Amazon’s Ring smart doorbell surveillance product has been caught sending user data to Facebook and other companies without making Ring users aware their data was being shared. That’s according to an investigation from the Electronic Frontier Foundation (EFF). What’s even more alarming is Ring users are having their data sent to Facebook even if they themselves don’t have Facebook accounts.
The EFF examined Ring’s latest Android app and found that it had four unlisted trackers sending Ring user data back to four websites including branch.io, mixpanel.com, appsflyer.com, and facebook.com. This is despite Ring’s privacy policy, which purports to list all the trackers being used in its software. That privacy policy was last updated over a year and a half ago and doesn’t list three of the four new trackers discovered.

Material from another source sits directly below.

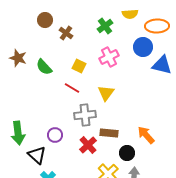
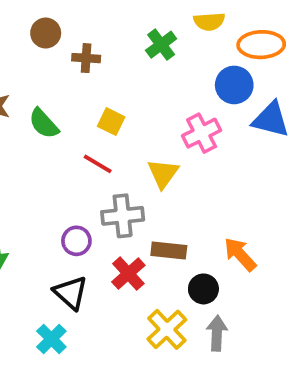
brown cross: (66, 33) -> (86, 58), turned -32
pink cross: (109, 57) -> (202, 133), moved
purple circle: (55, 135) -> (76, 241), moved
black triangle: (37, 155) -> (71, 293), moved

So what data is Ring sending to Facebook and other companies? The EFF says the information includes “the names, private IP addresses, mobile network carriers, persistent identifiers, and sensor data on the devices of paying customers.” As the EFF explains:
The danger in sending even small bits of information is that analytics and tracking companies are able to combine these bits together to form a unique picture of the user’s device. This cohesive whole represents a fingerprint that follows the user as they interact with other apps and use their device, in essence providing trackers the ability to spy on what a user is doing in their digital lives and when they are doing it. All this takes place without meaningful user notification or consent and, in most cases, no way to mitigate the damage done.